Stored data entries:

+ + + + +

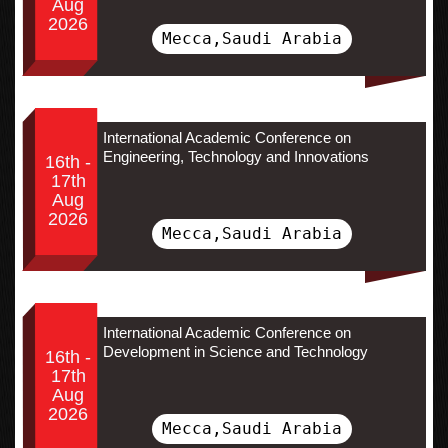
Aug
2026
Mecca,Saudi Arabia
International Academic Conference on
Engineering, Technology and Innovations
16th -
17th
Aug
2026
Mecca,Saudi Arabia
International Academic Conference on
Development in Science and Technology
16th -
17th
Aug
2026
Mecca,Saudi Arabia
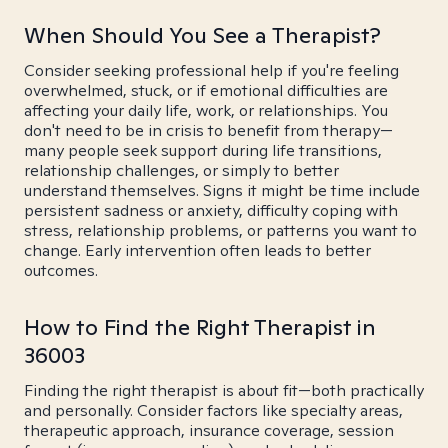
When Should You See a Therapist?
Consider seeking professional help if you're feeling
overwhelmed, stuck, or if emotional difficulties are
affecting your daily life, work, or relationships. You
don't need to be in crisis to benefit from therapy—
many people seek support during life transitions,
relationship challenges, or simply to better
understand themselves. Signs it might be time include
persistent sadness or anxiety, difficulty coping with
stress, relationship problems, or patterns you want to
change. Early intervention often leads to better
outcomes.
How to Find the Right Therapist in
36003
Finding the right therapist is about fit—both practically
and personally. Consider factors like specialty areas,
therapeutic approach, insurance coverage, session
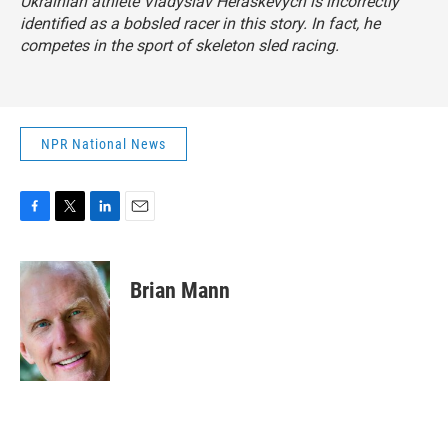
Ukrainian athlete Vladyslav Heraskevych is incorrectly
identified as a bobsled racer in this story. In fact, he
competes in the sport of skeleton sled racing.
NPR National News
F
T
L
E
a
w
i
m
c
i
n
a
e
t
k
i
Brian Mann
b
t
e
l
o
e
d
o
r
I
k
n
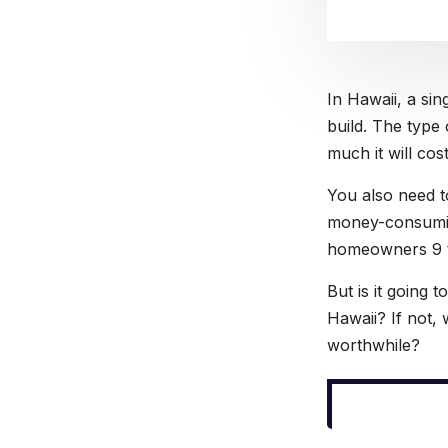
In Hawaii, a si
build. The type 
much it will cos
You also need to
money-consumin
homeowners 9 t
But is it going
Hawaii? If not, 
worthwhile?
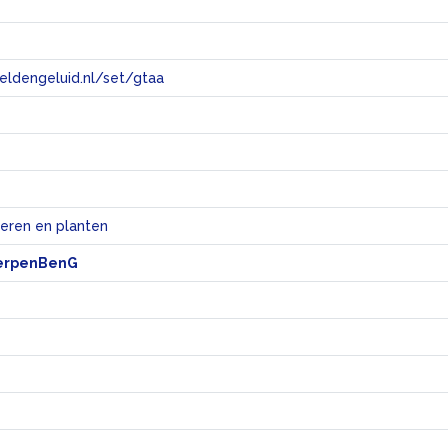
eeldengeluid.nl/set/gtaa
e
ieren en planten
erpenBenG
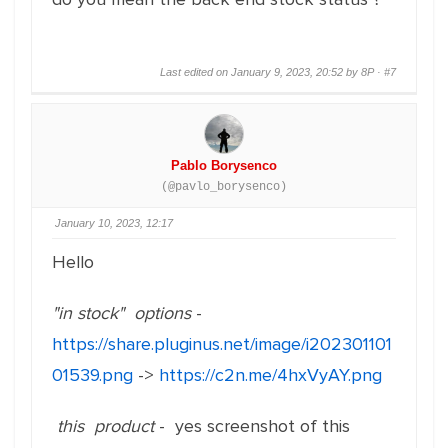
Last edited on January 9, 2023, 20:52 by 8P ·
#7
Pablo Borysenco
(@pavlo_borysenco)
January 10, 2023, 12:17
Hello
"in stock" options
-
https://share.pluginus.net/image/i202301101
01539.png
->
https://c2n.me/4hxVyAY.png
this product
- yes screenshot of this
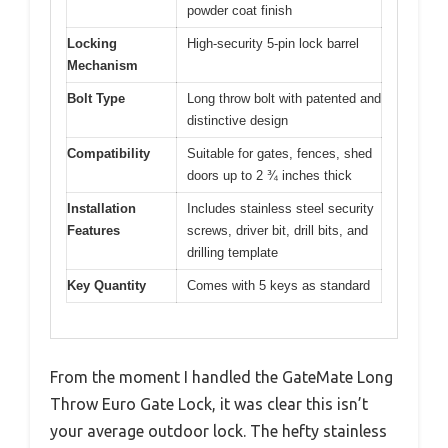
powder coat finish
Locking
High-security 5-pin lock barrel
Mechanism
Bolt Type
Long throw bolt with patented and
distinctive design
Compatibility
Suitable for gates, fences, shed
doors up to 2 ¾ inches thick
Installation
Includes stainless steel security
Features
screws, driver bit, drill bits, and
drilling template
Key Quantity
Comes with 5 keys as standard
From the moment I handled the GateMate Long
Throw Euro Gate Lock, it was clear this isn’t
your average outdoor lock. The hefty stainless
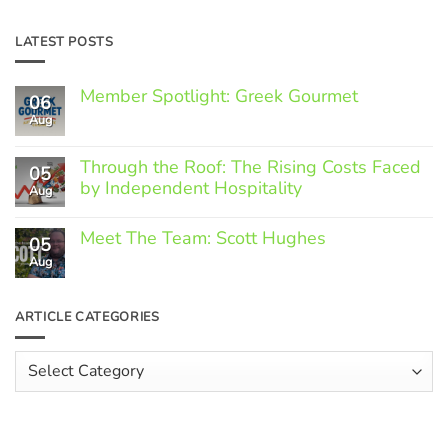
LATEST POSTS
Member Spotlight: Greek Gourmet
06
Aug
No
Comments
on
Through the Roof: The Rising Costs Faced
Member
05
Spotlight:
by Independent Hospitality
Aug
Greek
Gourmet
No
Comments
Meet The Team: Scott Hughes
05
on
Through
Aug
No
the
Comments
Roof:
on
The
Meet
ARTICLE CATEGORIES
Rising
The
Costs
Team:
Faced
Scott
Article
by
Hughes
Independent
Categories
Hospitality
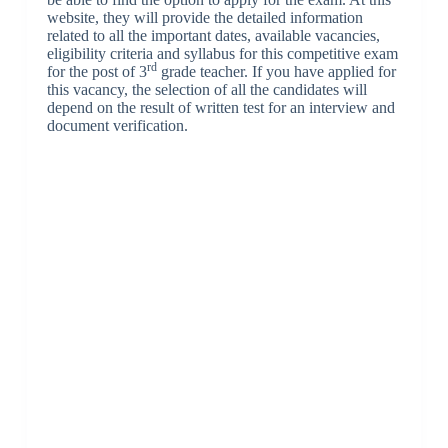
website, they will provide the detailed information
related to all the important dates, available vacancies,
eligibility criteria and syllabus for this competitive exam
rd
for the post of 3
grade teacher. If you have applied for
this vacancy, the selection of all the candidates will
depend on the result of written test for an interview and
document verification.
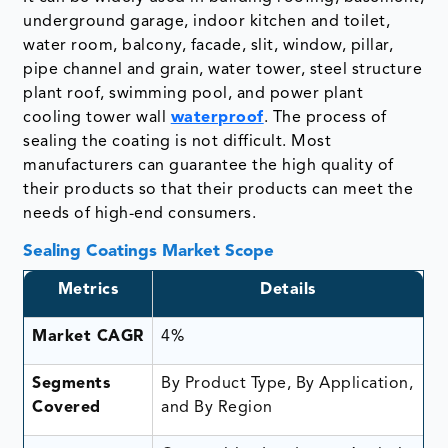
underground garage, indoor kitchen and toilet,
water room, balcony, facade, slit, window, pillar,
pipe channel and grain, water tower, steel structure
plant roof, swimming pool, and power plant
cooling tower wall
waterproof
. The process of
sealing the coating is not difficult. Most
manufacturers can guarantee the high quality of
their products so that their products can meet the
needs of high-end consumers.
Sealing Coatings Market Scope
Metrics
Details
Market CAGR
4%
Segments
By Product Type, By Application,
Covered
and By Region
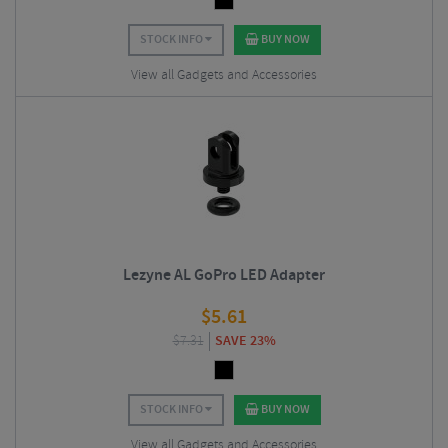
STOCK INFO
BUY NOW
View all Gadgets and Accessories
Lezyne AL GoPro LED Adapter
$
5.61
$
7.31
SAVE 23%
STOCK INFO
BUY NOW
View all Gadgets and Accessories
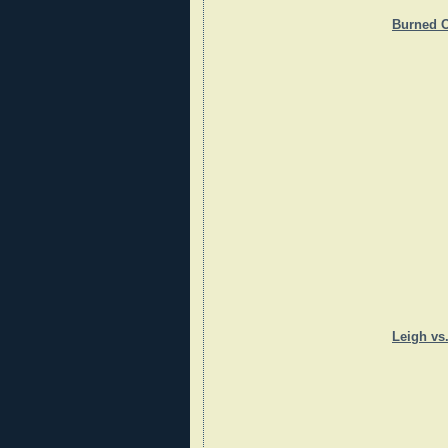
Burned O
Leigh vs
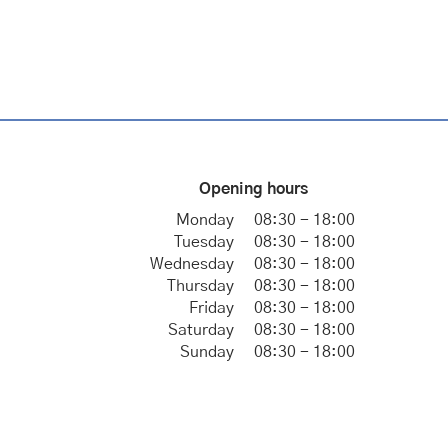
Opening hours
Monday
08:30 - 18:00
Tuesday
08:30 - 18:00
Wednesday
08:30 - 18:00
Thursday
08:30 - 18:00
Friday
08:30 - 18:00
Saturday
08:30 - 18:00
Sunday
08:30 - 18:00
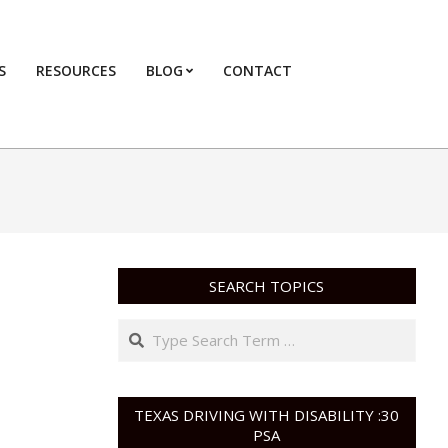
S
RESOURCES
BLOG
CONTACT
Primary
Navigation
Menu
SEARCH TOPICS
Search
TEXAS DRIVING WITH DISABILITY :30
PSA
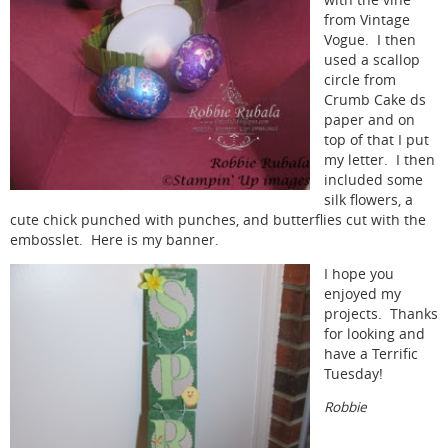
with the vine
from Vintage
Vogue. I then
used a scallop
circle from
Crumb Cake ds
paper and on
top of that I put
my letter. I then
included some
silk flowers, a
cute chick punched with punches, and butterflies cut with the
embosslet. Here is my banner.
I hope you
enjoyed my
projects. Thanks
for looking and
have a Terrific
Tuesday!
Robbie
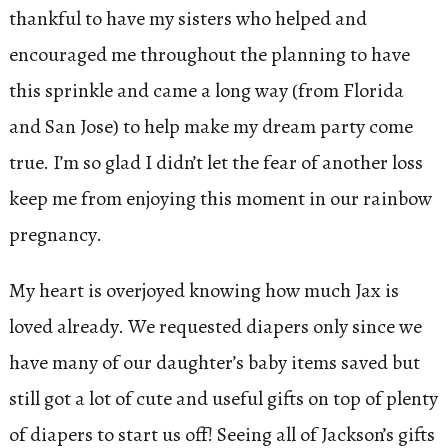
thankful to have my sisters who helped and
encouraged me throughout the planning to have
this sprinkle and came a long way (from Florida
and San Jose) to help make my dream party come
true. I’m so glad I didn’t let the fear of another loss
keep me from enjoying this moment in our rainbow
pregnancy.
My heart is overjoyed knowing how much Jax is
loved already. We requested diapers only since we
have many of our daughter’s baby items saved but
still got a lot of cute and useful gifts on top of plenty
of diapers to start us off! Seeing all of Jackson’s gifts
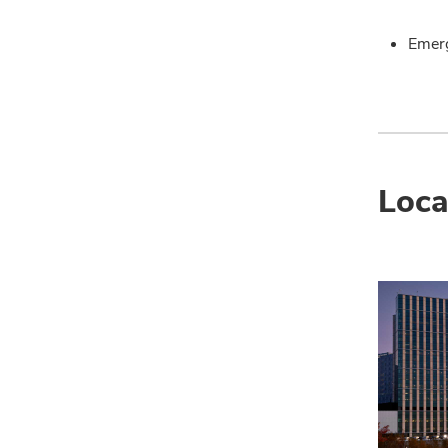
Emer
Loca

+ + + + +

_Exercise_
Pictures stay out; reproduce every line of the records exactly.

_Output_
Aug
2026
Mecca,Saudi Arabia
International Academic Conference on
Engineering, Technology and Innovations
16th -
17th
Aug
2026
Mecca,Saudi Arabia
International Academic Conference on
Development in Science and Technology
16th -
17th
Aug
2026
Mecca,Saudi Arabia
When Should You See a Therapist?
Consider seeking professional help if you're feeling
overwhelmed, stuck, or if emotional difficulties are
affecting your daily life, work, or relationships. You
don't need to be in crisis to benefit from therapy—
many people seek support during life transitions,
relationship challenges, or simply to better
understand themselves. Signs it might be time include
persistent sadness or anxiety, difficulty coping with
stress, relationship problems, or patterns you want to
change. Early intervention often leads to better
outcomes.
How to Find the Right Therapist in
36003
Finding the right therapist is about fit—both practically
and personally. Consider factors like specialty areas,
therapeutic approach, insurance coverage, session
Ukrainian athlete Vladyslav Heraskevych is incorrectly
identified as a bobsled racer in this story. In fact, he
competes in the sport of skeleton sled racing.
NPR National News
F
T
L
E
a
w
i
m
c
i
n
a
e
t
k
i
Brian Mann
b
t
e
l
o
e
d
o
r
I
k
n
In Hawaii, a si
build. The type 
much it will cos
You also need to
money-consumin
homeowners 9 t
But is it going
Hawaii? If not, 
worthwhile?
eeldengeluid.nl/set/gtaa
e
ieren en planten
erpenBenG
Last edited on January 9, 2023, 20:52 by 8P ·
#7
Pablo Borysenco
(@pavlo_borysenco)
January 10, 2023, 12:17
Hello
"in stock" options
-
https://share.pluginus.net/image/i202301101
01539.png
->
https://c2n.me/4hxVyAY.png
this product
- yes screenshot of this
powder coat finish
Locking
High-security 5-pin lock barrel
Mechanism
Bolt Type
Long throw bolt with patented and
distinctive design
Compatibility
Suitable for gates, fences, shed
doors up to 2 ¾ inches thick
Installation
Includes stainless steel security
Features
screws, driver bit, drill bits, and
drilling template
Key Quantity
Comes with 5 keys as standard
From the moment I handled the GateMate Long
Throw Euro Gate Lock, it was clear this isn’t
your average outdoor lock. The hefty stainless
LATEST POSTS
Member Spotlight: Greek Gourmet
06
Aug
No
Comments
on
Through the Roof: The Rising Costs Faced
Member
05
Spotlight:
by Independent Hospitality
Aug
Greek
Gourmet
No
Comments
Meet The Team: Scott Hughes
05
on
Through
Aug
No
the
Comments
Roof:
on
The
Meet
ARTICLE CATEGORIES
Rising
The
Costs
Team:
Faced
Scott
Article
by
Hughes
Independent
Categories
Hospitality
website, they will provide the detailed information
related to all the important dates, available vacancies,
eligibility criteria and syllabus for this competitive exam
rd
for the post of 3
grade teacher. If you have applied for
this vacancy, the selection of all the candidates will
depend on the result of written test for an interview and
document verification.
underground garage, indoor kitchen and toilet,
water room, balcony, facade, slit, window, pillar,
pipe channel and grain, water tower, steel structure
plant roof, swimming pool, and power plant
cooling tower wall
waterproof
. The process of
sealing the coating is not difficult. Most
manufacturers can guarantee the high quality of
their products so that their products can meet the
needs of high-end consumers.
Sealing Coatings Market Scope
Metrics
Details
Market CAGR
4%
Segments
By Product Type, By Application,
Covered
and By Region
STOCK INFO
BUY NOW
View all Gadgets and Accessories
Lezyne AL GoPro LED Adapter
$
5.61
$
7.31
SAVE 23%
STOCK INFO
BUY NOW
View all Gadgets and Accessories
Burned O
Leigh vs
Opening hours
Monday
08:30 - 18:00
Tuesday
08:30 - 18:00
Wednesday
08:30 - 18:00
Thursday
08:30 - 18:00
Friday
08:30 - 18:00
Saturday
08:30 - 18:00
Sunday
08:30 - 18:00
S
RESOURCES
BLOG
CONTACT
Primary
Navigation
Menu
SEARCH TOPICS
Search
TEXAS DRIVING WITH DISABILITY :30
PSA
with the vine
from Vintage
Vogue. I then
used a scallop
circle from
Crumb Cake ds
paper and on
top of that I put
my letter. I then
included some
silk flowers, a
cute chick punched with punches, and butterflies cut with the
embosslet. Here is my banner.
I hope you
enjoyed my
projects. Thanks
for looking and
have a Terrific
Tuesday!
Robbie
thankful to have my sisters who helped and
encouraged me throughout the planning to have
this sprinkle and came a long way (from Florida
and San Jose) to help make my dream party come
true. I’m so glad I didn’t let the fear of another loss
keep me from enjoying this moment in our rainbow
pregnancy.
My heart is overjoyed knowing how much Jax is
loved already. We requested diapers only since we
have many of our daughter’s baby items saved but
still got a lot of cute and useful gifts on top of plenty
of diapers to start us off! Seeing all of Jackson’s gifts
Emer
Loca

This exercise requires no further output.